The electronic version of this article is the complete one and can be found online at:

Received:11 January 2005
Published:17 February 2005

© 2005 BioMed Central Ltd

Poster presentation

Th lymphocytes are considered to be key players in chronic inflammation. Upon repeated re-stimulation and differential instruction, they can develop a stable memory for the expression of distinct genes coding for cytokines, chemokines, adhesion molecules, and so on. This functional memory contributes considerably to the chronicity of inflammation and its eventual refraction to therapy.

Here, we describe the global gene expression profiles of in vitro repeatedly reactivated murine Th1 and Th2 cells, and compare them with those of naïve and once activated Th1 and Th2 cells, both before and after re-stimulation (Fig. 1).

Among differentially expressed genes is a novel transcription factor, which down-modulates NF-κB signalling and is exclusively expressed in repeatedly re-activated Th1 cells. High expression of this gene can be detected in Th cells isolated from the site of inflammation of patients suffering from distinct forms of rheumatic diseases or ulcerative colitis, but not in Th cells isolated from healthy tissue or from blood.

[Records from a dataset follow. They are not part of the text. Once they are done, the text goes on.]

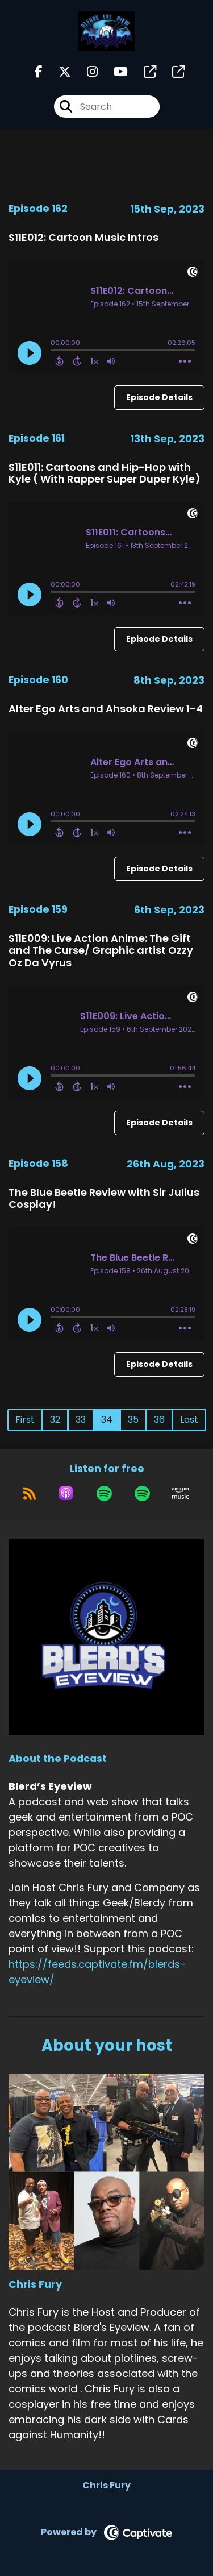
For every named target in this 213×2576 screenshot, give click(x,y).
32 (55, 1419)
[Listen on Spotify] (104, 1493)
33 (81, 1419)
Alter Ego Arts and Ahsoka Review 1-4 (106, 708)
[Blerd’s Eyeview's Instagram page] (85, 72)
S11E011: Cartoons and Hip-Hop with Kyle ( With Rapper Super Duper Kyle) (105, 473)
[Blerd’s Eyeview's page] (143, 72)
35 (133, 1419)
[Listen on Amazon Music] (180, 1493)
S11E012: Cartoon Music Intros (83, 237)
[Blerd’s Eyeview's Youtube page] (114, 72)
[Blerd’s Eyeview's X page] (58, 72)
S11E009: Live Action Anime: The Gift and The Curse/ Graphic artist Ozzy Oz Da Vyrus (101, 950)
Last (189, 1419)
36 (159, 1419)
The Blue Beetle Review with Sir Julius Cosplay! (104, 1198)
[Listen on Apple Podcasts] (66, 1493)
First (25, 1419)
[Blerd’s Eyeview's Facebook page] (39, 72)
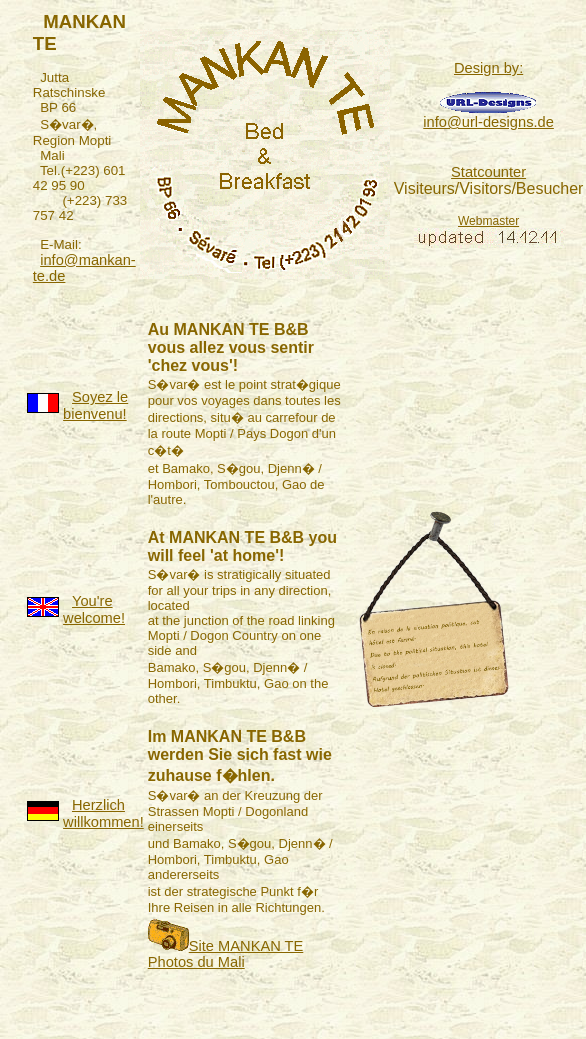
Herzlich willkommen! (103, 813)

Expression of this gene in Th cells at the site of inflammation highlights the role of chronic T-cell activation in chronic inflammation and may represent an endogenous mechanism to limit inflammation. Apart from its diagnostic value, this molecular pathway also points to a new therapeutic target.

thumbnailFigure 1. Hierarchical clustering of differentially expressed genes among doublets of the nine investigated cell populations (w, weeks in culture; res, 3 hours re-stimulated) using Affymetrix Mouse Genome 430A 2.0 Arrays and DNA-Chip Analyzer (dChip).